Weezer c'est surtout son charismatique chanteur et guitariste Rivers Cuomo, c'est lui qui fonde le groupe à Los Angeles en 92, Patrick Wilson (batteur) fait déjà partie du combo, Matt Sharp en sera le bassiste jusque 1998, remplacé ensuite par Mikey Welsh qui laisse sa place à Scott Shriner en 2001. Quant au guitariste Brian Bell, il est quasiment un historique car Jason Cropper a quitté le groupe en 93, avant qu'il n'explose, même si on le retrouve crédité sur un titre du premier album éponyme Weezer que tout le monde appelle "le bleu" (ou the blue album). Un album qui sort au printemps 94 chez Geffen et qui installe dans nos têtes plusieurs hits ("My name is Jonas", "Buddy holly", "Undone - the sweater song", "Say it ain't so"...). Alors que le groupe surfe sur le succés, leur deuxième album, Pinkerton, ne cartonne pas, les références à un opéra de Puccini (Madame Butterfly) sont peut-être trop complexes pour l'américain de base qui préfère les mélodies simples à la "Why bother ?". A la fin de la tournée, le groupe disparaît de la circulation, incompris, les rumeurs de split sont légions... Et c'est tout "vert" qu'ils reviennent en 2001, the green album), le groupe pose toujours sur un fond uni et ne donne pas de titre à son opus, "Hash pipe" fait son petit effet mais le ressort est cassé et ceux qui avaient défendu Pinkerton ne retrouvent pas forcément un groupe qui enchaîne avec un Maladroit en 2002 comme s'il bossait à l'usine. En mai 2005 Make believe est un carton mais la fraîcheur a disparu, le quatuor reste fun au travers de ses clips, écrit de bonnes chansons mais on s'est habitué... A nouveau le groupe fait une pause, l'hyperactif Rivers Cuomo fait le beau à Harvard, sort un album solo (2007) et relance la machine Weezer avec un troisième éponyme sur fond rouge cette fois-ci, The red album déboule en juin 2008.

Weezer / Chronique LP > The green album

Weezer - The green album 5 ans : C'est le temps que s'est donné Rivers Cuomo pour nous donner une suite à Pinkerton, le second album de Weezer. C'est également le temps qu'il lui a fallu pour sortir de son mutisme en forme de régénération psychologique où il pansait les plaies de son ego blessé à la suite de l'accueil plutôt tiède réservé à Pinkerton. Entre-temps, sur la toile et les forums traitant de musique, l'album a progressivement fait son petit bonhomme de chemin dans le cœur des fans et chez les critiques qui ont rétroactivement fini par acclamer Pinkerton et lui donner ce statut d'album "à part" dans la discographie de Weezer.
A l'intérieur du livret de ce nouvel album, les américains annonce la couleur (verte ?) via une phrase qu'on vous laisse traduire "Torniamo all antico, e sarà un progresso", ce troisième album, intitulé The green album, se positionne donc dores et déjà comme un retour aux sources.
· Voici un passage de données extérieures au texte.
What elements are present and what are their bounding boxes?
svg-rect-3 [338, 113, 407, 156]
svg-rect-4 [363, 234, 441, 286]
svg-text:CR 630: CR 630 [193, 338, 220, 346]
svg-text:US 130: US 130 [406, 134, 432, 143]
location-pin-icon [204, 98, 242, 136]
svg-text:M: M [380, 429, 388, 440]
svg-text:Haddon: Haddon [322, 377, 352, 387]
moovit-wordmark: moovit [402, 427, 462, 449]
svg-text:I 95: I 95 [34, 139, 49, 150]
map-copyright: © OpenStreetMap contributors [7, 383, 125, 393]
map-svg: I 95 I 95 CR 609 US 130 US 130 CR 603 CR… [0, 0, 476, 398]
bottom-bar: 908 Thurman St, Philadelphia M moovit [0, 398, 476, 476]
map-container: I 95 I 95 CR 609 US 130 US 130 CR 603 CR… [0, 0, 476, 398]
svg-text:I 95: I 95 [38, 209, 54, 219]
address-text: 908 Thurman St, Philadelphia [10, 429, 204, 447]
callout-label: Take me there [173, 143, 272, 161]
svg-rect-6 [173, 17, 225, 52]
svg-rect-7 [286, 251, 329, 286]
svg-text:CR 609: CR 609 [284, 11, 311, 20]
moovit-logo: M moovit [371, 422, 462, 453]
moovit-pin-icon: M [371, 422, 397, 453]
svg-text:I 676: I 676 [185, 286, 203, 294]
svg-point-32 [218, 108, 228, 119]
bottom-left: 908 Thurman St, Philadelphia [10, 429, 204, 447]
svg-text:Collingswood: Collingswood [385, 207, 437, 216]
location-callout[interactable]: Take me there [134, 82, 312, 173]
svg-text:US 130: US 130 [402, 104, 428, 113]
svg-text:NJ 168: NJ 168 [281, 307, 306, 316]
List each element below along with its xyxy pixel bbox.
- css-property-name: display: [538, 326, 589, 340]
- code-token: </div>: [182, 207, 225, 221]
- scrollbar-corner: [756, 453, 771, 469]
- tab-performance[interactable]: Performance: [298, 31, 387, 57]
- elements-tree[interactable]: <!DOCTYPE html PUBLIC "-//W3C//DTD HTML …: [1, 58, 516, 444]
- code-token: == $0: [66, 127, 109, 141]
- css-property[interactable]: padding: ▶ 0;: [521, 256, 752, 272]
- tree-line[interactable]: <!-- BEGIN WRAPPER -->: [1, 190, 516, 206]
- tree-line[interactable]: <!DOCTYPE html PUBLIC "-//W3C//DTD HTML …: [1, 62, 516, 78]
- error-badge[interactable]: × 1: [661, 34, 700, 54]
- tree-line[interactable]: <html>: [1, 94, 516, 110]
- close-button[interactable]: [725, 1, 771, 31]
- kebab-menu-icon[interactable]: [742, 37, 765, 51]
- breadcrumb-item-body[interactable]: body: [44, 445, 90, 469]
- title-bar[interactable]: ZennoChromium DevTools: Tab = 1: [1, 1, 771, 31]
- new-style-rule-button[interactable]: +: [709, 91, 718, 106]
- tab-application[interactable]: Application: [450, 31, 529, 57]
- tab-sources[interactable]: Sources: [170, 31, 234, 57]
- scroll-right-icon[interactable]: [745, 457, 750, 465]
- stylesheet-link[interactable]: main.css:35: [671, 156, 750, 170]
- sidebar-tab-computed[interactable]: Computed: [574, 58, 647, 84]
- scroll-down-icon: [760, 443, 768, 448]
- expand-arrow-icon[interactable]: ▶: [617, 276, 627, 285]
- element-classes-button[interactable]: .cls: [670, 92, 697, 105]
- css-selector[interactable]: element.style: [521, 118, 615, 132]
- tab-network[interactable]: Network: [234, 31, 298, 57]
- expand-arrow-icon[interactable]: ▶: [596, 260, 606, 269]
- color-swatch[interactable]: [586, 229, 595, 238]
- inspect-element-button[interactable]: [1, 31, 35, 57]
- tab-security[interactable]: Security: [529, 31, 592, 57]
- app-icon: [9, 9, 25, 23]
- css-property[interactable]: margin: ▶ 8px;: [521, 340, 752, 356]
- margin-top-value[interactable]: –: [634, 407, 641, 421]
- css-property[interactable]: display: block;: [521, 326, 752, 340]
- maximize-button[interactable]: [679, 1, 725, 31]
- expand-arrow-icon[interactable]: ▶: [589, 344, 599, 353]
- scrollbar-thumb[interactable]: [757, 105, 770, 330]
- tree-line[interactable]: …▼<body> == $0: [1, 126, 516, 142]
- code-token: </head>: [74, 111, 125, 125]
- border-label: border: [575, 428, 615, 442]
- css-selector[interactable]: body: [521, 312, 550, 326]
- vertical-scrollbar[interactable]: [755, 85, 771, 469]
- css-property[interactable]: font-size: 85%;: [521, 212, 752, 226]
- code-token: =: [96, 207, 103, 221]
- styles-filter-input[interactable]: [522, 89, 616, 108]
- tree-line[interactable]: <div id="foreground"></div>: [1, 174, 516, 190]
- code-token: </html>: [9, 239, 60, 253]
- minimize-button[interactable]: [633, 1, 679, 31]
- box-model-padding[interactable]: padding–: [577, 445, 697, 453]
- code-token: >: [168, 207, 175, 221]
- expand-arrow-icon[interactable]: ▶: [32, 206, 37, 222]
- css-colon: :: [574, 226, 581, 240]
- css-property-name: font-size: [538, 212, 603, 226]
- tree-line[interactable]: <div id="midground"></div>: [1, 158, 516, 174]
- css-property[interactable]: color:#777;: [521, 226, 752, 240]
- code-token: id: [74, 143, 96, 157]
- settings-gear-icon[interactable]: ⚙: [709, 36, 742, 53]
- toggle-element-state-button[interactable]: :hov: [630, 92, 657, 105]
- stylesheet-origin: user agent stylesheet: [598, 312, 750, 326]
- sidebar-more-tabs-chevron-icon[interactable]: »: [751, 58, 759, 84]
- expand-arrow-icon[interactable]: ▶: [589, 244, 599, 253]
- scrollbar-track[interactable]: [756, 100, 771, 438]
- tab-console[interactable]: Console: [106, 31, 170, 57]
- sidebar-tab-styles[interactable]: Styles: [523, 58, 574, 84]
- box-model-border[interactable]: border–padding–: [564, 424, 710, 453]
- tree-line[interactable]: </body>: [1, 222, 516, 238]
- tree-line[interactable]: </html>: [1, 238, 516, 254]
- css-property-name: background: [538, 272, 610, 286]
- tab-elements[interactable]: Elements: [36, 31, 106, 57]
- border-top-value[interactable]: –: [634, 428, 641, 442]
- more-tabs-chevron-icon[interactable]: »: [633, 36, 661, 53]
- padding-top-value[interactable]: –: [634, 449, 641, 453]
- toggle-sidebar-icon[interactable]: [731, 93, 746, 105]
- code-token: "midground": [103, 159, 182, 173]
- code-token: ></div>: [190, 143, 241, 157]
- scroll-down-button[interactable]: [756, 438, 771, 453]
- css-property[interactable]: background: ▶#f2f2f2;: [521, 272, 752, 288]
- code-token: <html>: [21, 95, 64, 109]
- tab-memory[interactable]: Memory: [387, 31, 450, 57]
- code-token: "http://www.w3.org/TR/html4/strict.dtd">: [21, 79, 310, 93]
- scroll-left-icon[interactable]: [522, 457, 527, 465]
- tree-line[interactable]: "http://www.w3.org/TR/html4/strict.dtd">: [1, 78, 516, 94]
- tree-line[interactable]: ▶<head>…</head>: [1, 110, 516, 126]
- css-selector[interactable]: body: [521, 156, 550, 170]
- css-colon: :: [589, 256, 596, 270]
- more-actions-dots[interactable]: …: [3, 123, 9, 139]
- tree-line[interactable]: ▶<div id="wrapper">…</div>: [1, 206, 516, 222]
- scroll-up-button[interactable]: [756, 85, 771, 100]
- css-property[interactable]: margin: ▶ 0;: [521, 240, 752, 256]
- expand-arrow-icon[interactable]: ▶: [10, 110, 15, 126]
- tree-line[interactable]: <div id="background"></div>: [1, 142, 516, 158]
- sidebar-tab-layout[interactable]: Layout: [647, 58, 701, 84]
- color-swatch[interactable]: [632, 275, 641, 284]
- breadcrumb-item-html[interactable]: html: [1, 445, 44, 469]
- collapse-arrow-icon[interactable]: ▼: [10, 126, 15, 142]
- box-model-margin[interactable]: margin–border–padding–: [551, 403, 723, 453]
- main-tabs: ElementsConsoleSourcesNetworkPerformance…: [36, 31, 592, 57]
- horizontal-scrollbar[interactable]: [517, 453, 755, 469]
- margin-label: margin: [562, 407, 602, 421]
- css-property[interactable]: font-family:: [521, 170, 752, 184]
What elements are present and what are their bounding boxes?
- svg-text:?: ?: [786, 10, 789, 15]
Hypothèse confirmée également par l'artwork calqué sur celui du blue album : on y voit les Weezer dans une disposition un peu différente, presque à l'unisson et un Rivers Cuomo à l'allure revancharde armé de sa plus jolie guitare prêt à distribuer des rafales de power-pop. Au niveau de la musique, la donne est un peu similaire et évoque également un revirement d'orientation : les Weezer renoncent au son plus brut et rock'n'roll de Pinkerton pour une production plus polissée et retrouve également ce ton aseptisé qui évoquera le Weezer plus impersonnel de "Buddy Holly" que le Weezer en forme de journal intime de "Tired of sex".
Après autant d'années d'abstinence musicale, on aurait pu penser que le quatuor allait avoir un trop-plein d'énergie à dépenser, ce n'est pourtant qu'avec "Hash pipe" et son refrain provocateur ("Come on and kick me !") que Weezer déboîtera (au moins) une épaule de fan avec ce morceau particulièrement rentre-dedans pour un groupe de ce registre. Mais avant ce déferlement de guitares, ils nous auront offert une belle entrée en matière aux travers des chansons power-pop ("Don't let go", "Photograph") qui nous laissent à penser que la magie est encore bien présente et les américains maintiendront d'ailleurs cette illusion pendant encore quelques morceaux : "Island in the sun combine un Weezer terre à terre et bucolique avec une facette plus aérienne et avide d'espace tandis que "Crab" et son refrain simplet irrémédiablement accrocheur imprègne rapidement les neurones. Ensuite ? On a le droit a "seulement" de bonnes chansons de Weezer, des morceaux qui pâtiront éternellement de la comparaison avec ce début d'album dans un premier temps et ensuite avec le reste de la discographie du groupe : un peu comme si le groupe, qui n'avaient alors fourni que de la haute gastronomie musicale, avaient décidé de cuisiner simplement de la bonne bouffe sans prétention. C'est largement mangeable ("Glorious day") mais beaucoup moins délectable pour l'oreille de l'auditeur élevée au Weezer haut de gamme. Fatalement, le groupe a mis la barre tellement haute qu'on peine à imaginer qu'ils puissent ne seraient ce qu'égaler ces deux premiers formidables albums : une mission partiellement accomplie par The green album. Les Weezer renoue en partie avec la magie d'antan en nous offrant un album constitué de morceaux naviguant entre le très bon et ce qu'ils ont de mieux à offrir en terme de musique. Cet album vert est certes la moins bonne production du groupe à ce jour mais il ne démérite absolument pas dans la discographie du groupe. Un retour réjouissant.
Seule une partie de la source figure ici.